_Task requirements_. Exactly as written, set down each line of the data below except its pictures.

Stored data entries
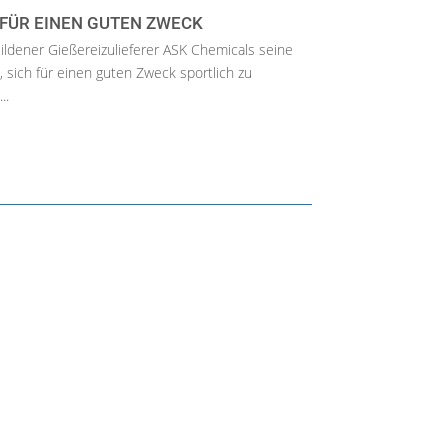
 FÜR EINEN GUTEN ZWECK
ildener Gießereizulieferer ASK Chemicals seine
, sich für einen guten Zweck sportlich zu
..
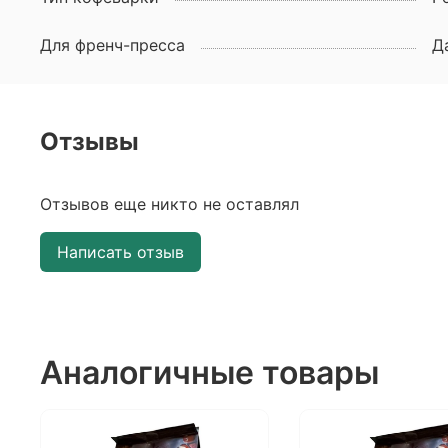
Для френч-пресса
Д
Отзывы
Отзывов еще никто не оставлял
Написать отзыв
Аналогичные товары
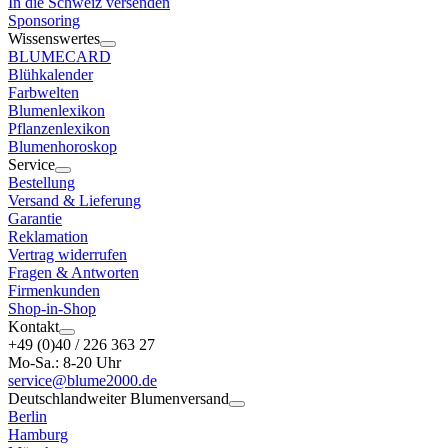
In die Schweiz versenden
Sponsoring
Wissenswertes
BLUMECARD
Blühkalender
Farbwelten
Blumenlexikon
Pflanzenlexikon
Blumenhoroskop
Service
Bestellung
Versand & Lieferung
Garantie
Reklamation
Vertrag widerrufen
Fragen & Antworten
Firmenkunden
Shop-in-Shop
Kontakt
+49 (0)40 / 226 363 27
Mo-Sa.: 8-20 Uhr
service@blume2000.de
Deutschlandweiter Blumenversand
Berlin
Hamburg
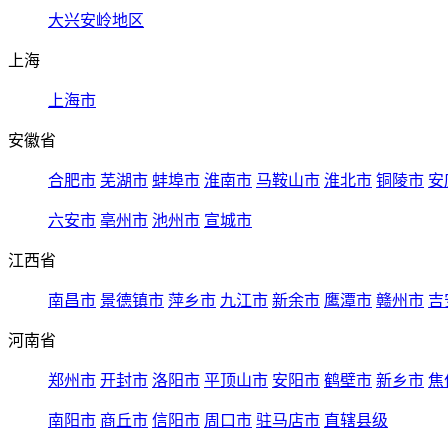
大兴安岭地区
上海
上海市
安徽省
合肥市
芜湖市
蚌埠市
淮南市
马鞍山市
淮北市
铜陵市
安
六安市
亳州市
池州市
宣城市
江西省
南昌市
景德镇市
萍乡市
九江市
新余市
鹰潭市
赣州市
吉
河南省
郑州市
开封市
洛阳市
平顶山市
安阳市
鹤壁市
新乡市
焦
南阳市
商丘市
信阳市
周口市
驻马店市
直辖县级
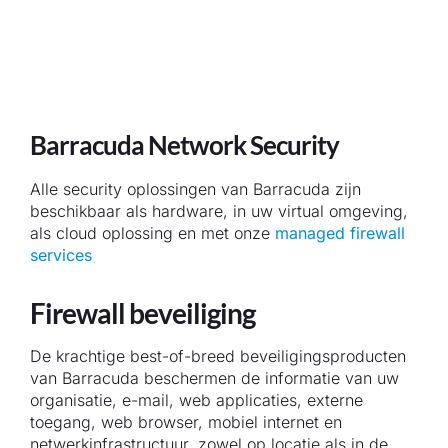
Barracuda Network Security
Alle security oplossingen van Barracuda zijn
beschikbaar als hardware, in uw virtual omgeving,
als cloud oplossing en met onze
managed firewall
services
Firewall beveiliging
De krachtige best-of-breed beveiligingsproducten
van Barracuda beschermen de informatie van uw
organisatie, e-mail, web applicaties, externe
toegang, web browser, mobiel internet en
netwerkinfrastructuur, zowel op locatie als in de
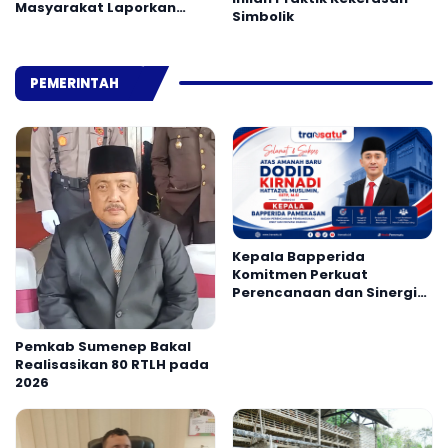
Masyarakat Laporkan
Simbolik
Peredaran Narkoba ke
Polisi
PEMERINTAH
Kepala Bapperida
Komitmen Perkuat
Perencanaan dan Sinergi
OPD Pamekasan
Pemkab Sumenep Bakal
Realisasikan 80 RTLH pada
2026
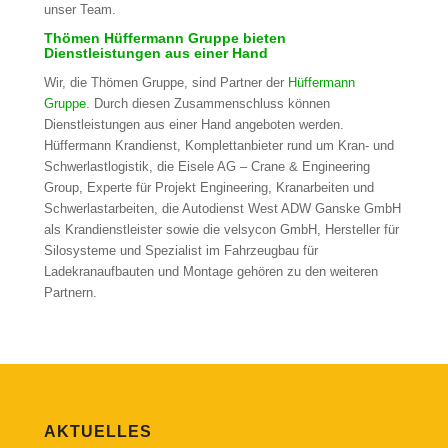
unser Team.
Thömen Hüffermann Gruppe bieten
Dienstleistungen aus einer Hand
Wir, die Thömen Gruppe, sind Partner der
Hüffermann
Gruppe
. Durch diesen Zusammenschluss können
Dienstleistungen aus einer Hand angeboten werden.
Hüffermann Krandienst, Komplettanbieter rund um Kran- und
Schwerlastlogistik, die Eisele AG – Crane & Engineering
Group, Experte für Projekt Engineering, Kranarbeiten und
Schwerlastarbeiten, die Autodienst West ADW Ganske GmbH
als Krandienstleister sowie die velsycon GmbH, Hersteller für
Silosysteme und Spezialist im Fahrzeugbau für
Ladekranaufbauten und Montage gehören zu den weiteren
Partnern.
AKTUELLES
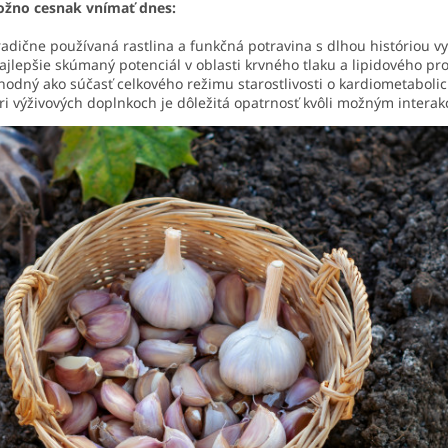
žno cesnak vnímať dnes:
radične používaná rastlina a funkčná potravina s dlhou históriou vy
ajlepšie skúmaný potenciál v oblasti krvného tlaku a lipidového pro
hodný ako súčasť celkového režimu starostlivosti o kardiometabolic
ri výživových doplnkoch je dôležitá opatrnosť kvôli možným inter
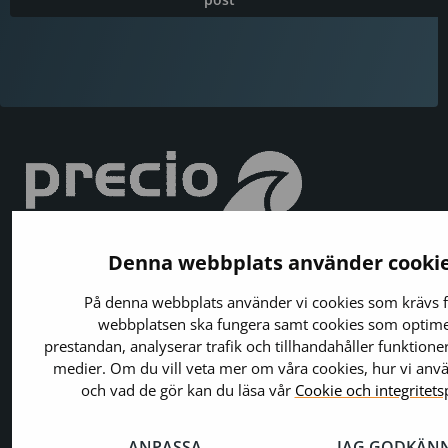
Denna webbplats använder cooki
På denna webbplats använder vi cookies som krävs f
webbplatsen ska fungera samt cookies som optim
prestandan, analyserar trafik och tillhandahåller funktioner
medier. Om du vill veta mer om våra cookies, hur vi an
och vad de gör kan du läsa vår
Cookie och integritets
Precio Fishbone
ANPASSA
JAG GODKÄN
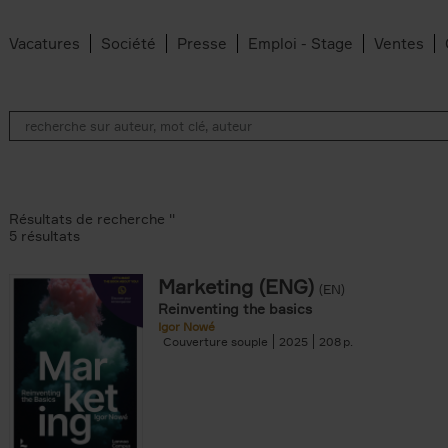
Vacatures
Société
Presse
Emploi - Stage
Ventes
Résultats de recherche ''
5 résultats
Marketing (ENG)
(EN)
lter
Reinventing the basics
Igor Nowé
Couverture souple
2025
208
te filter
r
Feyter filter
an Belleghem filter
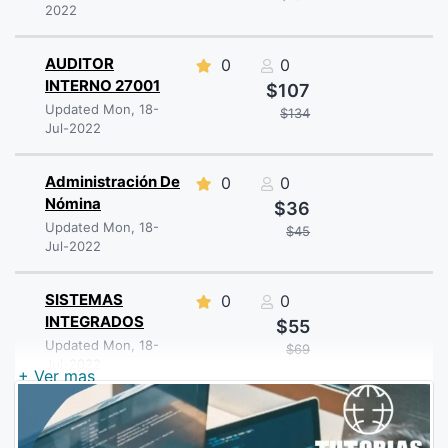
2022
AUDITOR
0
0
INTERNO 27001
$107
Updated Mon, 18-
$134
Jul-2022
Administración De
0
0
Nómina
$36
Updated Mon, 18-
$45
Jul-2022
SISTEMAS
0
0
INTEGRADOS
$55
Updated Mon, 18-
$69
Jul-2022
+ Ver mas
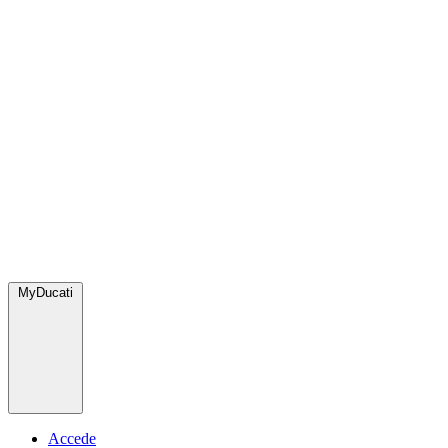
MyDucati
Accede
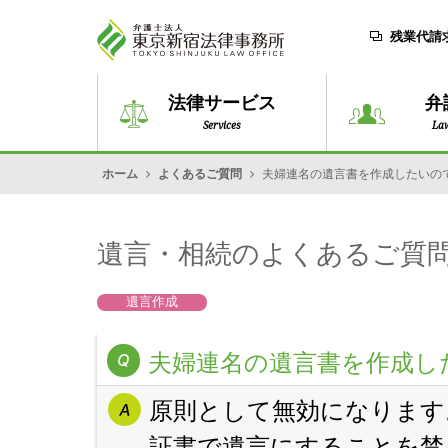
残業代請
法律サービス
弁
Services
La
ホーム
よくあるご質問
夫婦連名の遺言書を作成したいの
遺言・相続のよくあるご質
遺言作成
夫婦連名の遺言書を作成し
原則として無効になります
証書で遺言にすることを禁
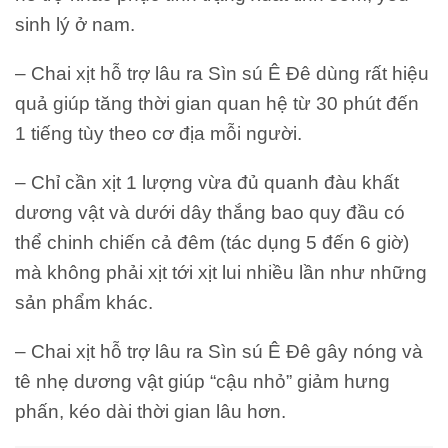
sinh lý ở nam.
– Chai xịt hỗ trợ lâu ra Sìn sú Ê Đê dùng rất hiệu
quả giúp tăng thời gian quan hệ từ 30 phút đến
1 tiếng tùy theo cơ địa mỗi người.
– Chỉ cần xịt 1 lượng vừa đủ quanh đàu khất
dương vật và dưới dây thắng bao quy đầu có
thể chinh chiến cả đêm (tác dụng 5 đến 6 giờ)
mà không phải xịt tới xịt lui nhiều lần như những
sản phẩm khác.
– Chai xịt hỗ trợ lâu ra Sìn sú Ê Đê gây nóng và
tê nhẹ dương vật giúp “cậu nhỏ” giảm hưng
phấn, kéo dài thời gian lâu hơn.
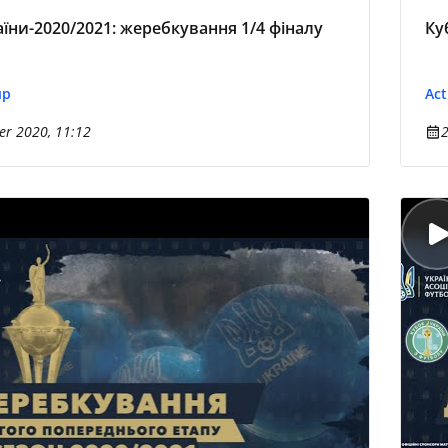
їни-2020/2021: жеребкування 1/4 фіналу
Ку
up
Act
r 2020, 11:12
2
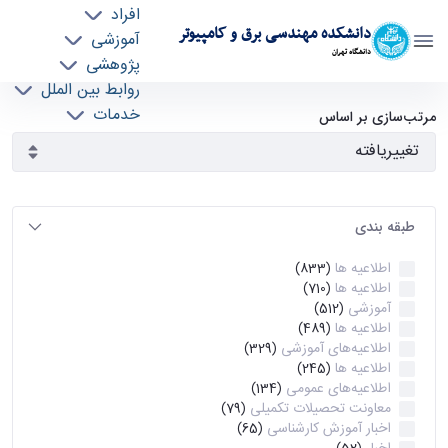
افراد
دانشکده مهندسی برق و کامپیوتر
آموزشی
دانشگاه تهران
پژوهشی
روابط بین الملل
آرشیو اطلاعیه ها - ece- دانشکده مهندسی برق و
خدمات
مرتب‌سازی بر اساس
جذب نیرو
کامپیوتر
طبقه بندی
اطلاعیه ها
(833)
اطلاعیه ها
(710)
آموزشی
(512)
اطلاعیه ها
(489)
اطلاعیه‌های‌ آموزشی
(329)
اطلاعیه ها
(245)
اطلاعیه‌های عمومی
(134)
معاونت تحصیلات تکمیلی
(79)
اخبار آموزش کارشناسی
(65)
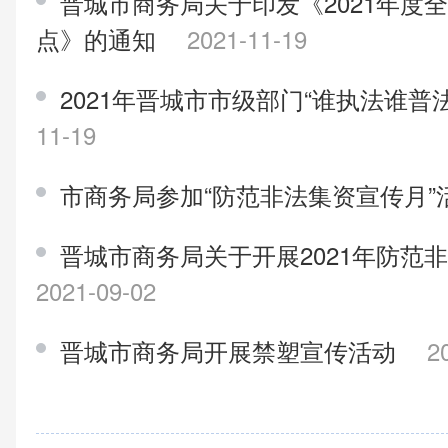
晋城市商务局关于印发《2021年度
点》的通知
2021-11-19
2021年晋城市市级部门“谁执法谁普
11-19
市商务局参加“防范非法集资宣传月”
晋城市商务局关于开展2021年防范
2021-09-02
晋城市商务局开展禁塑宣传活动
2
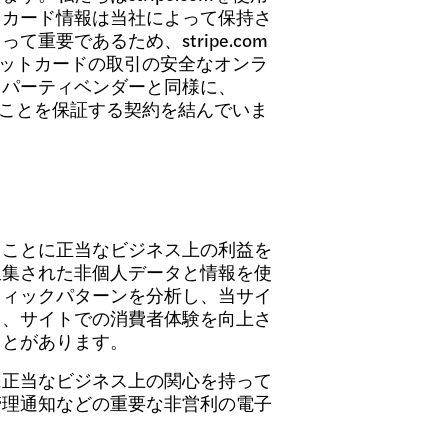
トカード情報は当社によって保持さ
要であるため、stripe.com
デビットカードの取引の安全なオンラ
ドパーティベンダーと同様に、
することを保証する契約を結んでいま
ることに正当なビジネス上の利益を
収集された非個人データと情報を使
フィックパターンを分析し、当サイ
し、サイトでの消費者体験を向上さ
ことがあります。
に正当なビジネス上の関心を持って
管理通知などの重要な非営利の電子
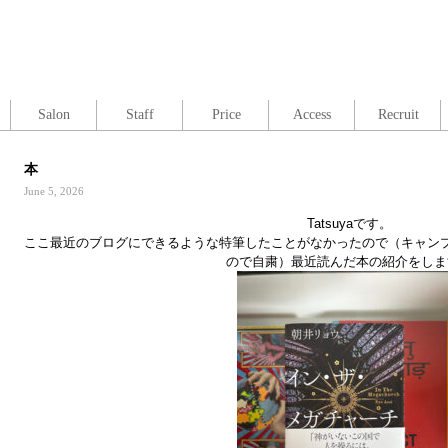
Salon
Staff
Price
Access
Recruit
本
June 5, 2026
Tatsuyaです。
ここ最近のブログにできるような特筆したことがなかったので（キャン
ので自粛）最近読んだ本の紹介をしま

_Response_.
 FÜR EINEN GUTEN ZWECK
ildener Gießereizulieferer ASK Chemicals seine
, sich für einen guten Zweck sportlich zu
..
Для френч-пресса
Д
Отзывы
Отзывов еще никто не оставлял
Написать отзыв
Аналогичные товары
In die Schweiz versenden
Sponsoring
Wissenswertes
BLUMECARD
Blühkalender
Farbwelten
Blumenlexikon
Pflanzenlexikon
Blumenhoroskop
Service
Bestellung
Versand & Lieferung
Garantie
Reklamation
Vertrag widerrufen
Fragen & Antworten
Firmenkunden
Shop-in-Shop
Kontakt
+49 (0)40 / 226 363 27
Mo-Sa.: 8-20 Uhr
service@blume2000.de
Deutschlandweiter Blumenversand
Berlin
Hamburg
大兴安岭地区
上海
上海市
安徽省
合肥市
芜湖市
蚌埠市
淮南市
马鞍山市
淮北市
铜陵市
安
六安市
亳州市
池州市
宣城市
江西省
南昌市
景德镇市
萍乡市
九江市
新余市
鹰潭市
赣州市
吉
河南省
郑州市
开封市
洛阳市
平顶山市
安阳市
鹤壁市
新乡市
焦
南阳市
商丘市
信阳市
周口市
驻马店市
直辖县级
Barracuda Network Security
Alle security oplossingen van Barracuda zijn
beschikbaar als hardware, in uw virtual omgeving,
als cloud oplossing en met onze
managed firewall
services
Firewall beveiliging
De krachtige best-of-breed beveiligingsproducten
van Barracuda beschermen de informatie van uw
organisatie, e-mail, web applicaties, externe
toegang, web browser, mobiel internet en
netwerkinfrastructuur, zowel op locatie als in de
Masyarakat Laporkan
Simbolik
Peredaran Narkoba ke
Polisi
PEMERINTAH
Kepala Bapperida
Komitmen Perkuat
Perencanaan dan Sinergi
OPD Pamekasan
Pemkab Sumenep Bakal
Realisasikan 80 RTLH pada
2026
unser Team.
Thömen Hüffermann Gruppe bieten
Dienstleistungen aus einer Hand
Wir, die Thömen Gruppe, sind Partner der
Hüffermann
Gruppe
. Durch diesen Zusammenschluss können
Dienstleistungen aus einer Hand angeboten werden.
Hüffermann Krandienst, Komplettanbieter rund um Kran- und
Schwerlastlogistik, die Eisele AG – Crane & Engineering
Group, Experte für Projekt Engineering, Kranarbeiten und
Schwerlastarbeiten, die Autodienst West ADW Ganske GmbH
als Krandienstleister sowie die velsycon GmbH, Hersteller für
Silosysteme und Spezialist im Fahrzeugbau für
Ladekranaufbauten und Montage gehören zu den weiteren
Partnern.
AKTUELLES
žno cesnak vnímať dnes:
radične používaná rastlina a funkčná potravina s dlhou históriou vy
ajlepšie skúmaný potenciál v oblasti krvného tlaku a lipidového pro
hodný ako súčasť celkového režimu starostlivosti o kardiometabolic
ri výživových doplnkoch je dôležitá opatrnosť kvôli možným inter
Denna webbplats använder cooki
På denna webbplats använder vi cookies som krävs f
webbplatsen ska fungera samt cookies som optim
prestandan, analyserar trafik och tillhandahåller funktioner
medier. Om du vill veta mer om våra cookies, hur vi an
och vad de gör kan du läsa vår
Cookie och integritets
Precio Fishbone
ANPASSA
JAG GODKÄN
Vacatures
Société
Presse
Emploi - Stage
Ventes
Résultats de recherche ''
5 résultats
Marketing (ENG)
(EN)
lter
Reinventing the basics
Igor Nowé
Couverture souple
2025
208
te filter
r
Feyter filter
an Belleghem filter
2022
AUDITOR
0
0
INTERNO 27001
$107
Updated Mon, 18-
$134
Jul-2022
Administración De
0
0
Nómina
$36
Updated Mon, 18-
$45
Jul-2022
SISTEMAS
0
0
INTEGRADOS
$55
Updated Mon, 18-
$69
Jul-2022
+ Ver mas
MyDucati
Accede
残業代請
法律サービス
弁
Services
La
ホーム
よくあるご質問
夫婦連名の遺言書を作成したいの
遺言・相続のよくあるご質
遺言作成
夫婦連名の遺言書を作成し
原則として無効になります
証書で遺言にすることを禁
sinh lý ở nam.
– Chai xịt hỗ trợ lâu ra Sìn sú Ê Đê dùng rất hiệu
quả giúp tăng thời gian quan hệ từ 30 phút đến
1 tiếng tùy theo cơ địa mỗi người.
– Chỉ cần xịt 1 lượng vừa đủ quanh đàu khất
dương vật và dưới dây thắng bao quy đầu có
thể chinh chiến cả đêm (tác dụng 5 đến 6 giờ)
mà không phải xịt tới xịt lui nhiều lần như những
sản phẩm khác.
– Chai xịt hỗ trợ lâu ra Sìn sú Ê Đê gây nóng và
tê nhẹ dương vật giúp “cậu nhỏ” giảm hưng
phấn, kéo dài thời gian lâu hơn.
їни-2020/2021: жеребкування 1/4 фіналу
Ку
up
Act
r 2020, 11:12
2
افراد
دانشکده مهندسی برق و کامپیوتر
آموزشی
دانشگاه تهران
پژوهشی
روابط بین الملل
آرشیو اطلاعیه ها - ece- دانشکده مهندسی برق و
خدمات
مرتب‌سازی بر اساس
جذب نیرو
کامپیوتر
طبقه بندی
اطلاعیه ها
(833)
اطلاعیه ها
(710)
آموزشی
(512)
اطلاعیه ها
(489)
اطلاعیه‌های‌ آموزشی
(329)
اطلاعیه ها
(245)
اطلاعیه‌های عمومی
(134)
معاونت تحصیلات تکمیلی
(79)
اخبار آموزش کارشناسی
(65)
晋城市商务局关于印发《2021年度
点》的通知
2021-11-19
2021年晋城市市级部门“谁执法谁普
11-19
市商务局参加“防范非法集资宣传月”
晋城市商务局关于开展2021年防范
2021-09-02
晋城市商务局开展禁塑宣传活动
2
トカード情報は当社によって保持さ
要であるため、stripe.com
デビットカードの取引の安全なオンラ
ドパーティベンダーと同様に、
することを保証する契約を結んでいま
ることに正当なビジネス上の利益を
収集された非個人データと情報を使
フィックパターンを分析し、当サイ
し、サイトでの消費者体験を向上さ
ことがあります。
に正当なビジネス上の関心を持って
管理通知などの重要な非営利の電子
Salon
Staff
Price
Access
Recruit
本
June 5, 2026
Tatsuyaです。
ここ最近のブログにできるような特筆したことがなかったので（キャン
ので自粛）最近読んだ本の紹介をしま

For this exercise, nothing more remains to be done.